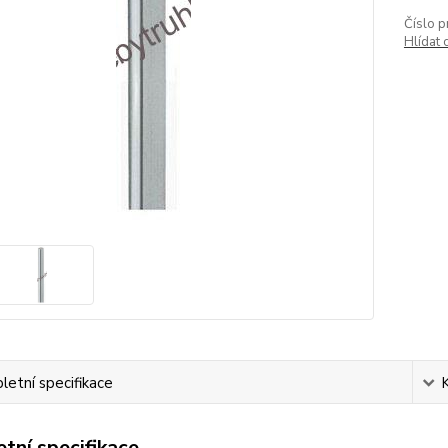
Číslo p
Hlídat 
etní specifikace
tní specifikace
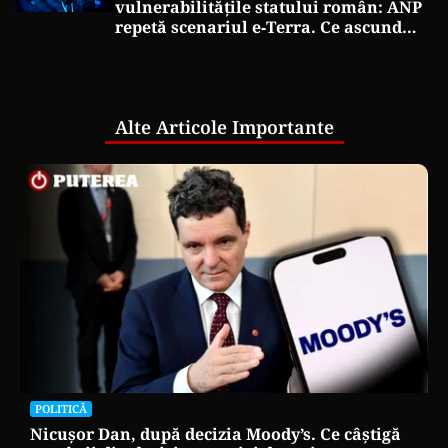
vulnerabilitățile statului român: ANP
repetă scenariul e‑Terra. Ce ascund
comunicările oficiale și cine răspunde
pentru mentenanța IT a instituțiilor
publice
Alte Articole Importante
POLITICĂ
Nicușor Dan, după decizia Moody’s. Ce câștigă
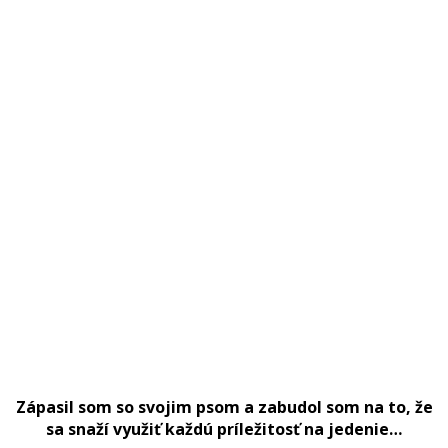
Zápasil som so svojim psom a zabudol som na to, že
sa snaží využiť každú príležitosť na jedenie…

+-------+

Apart from the pictures, the material above has to be repeated exactly.

Číslo p
Hlídat 
etní specifikace
tní specifikace
vulnerabilitățile statului român: ANP
repetă scenariul e‑Terra. Ce ascund
comunicările oficiale și cine răspunde
pentru mentenanța IT a instituțiilor
publice
Alte Articole Importante
POLITICĂ
Nicușor Dan, după decizia Moody’s. Ce câștigă
Zápasil som so svojim psom a zabudol som na to, že
sa snaží využiť každú príležitosť na jedenie…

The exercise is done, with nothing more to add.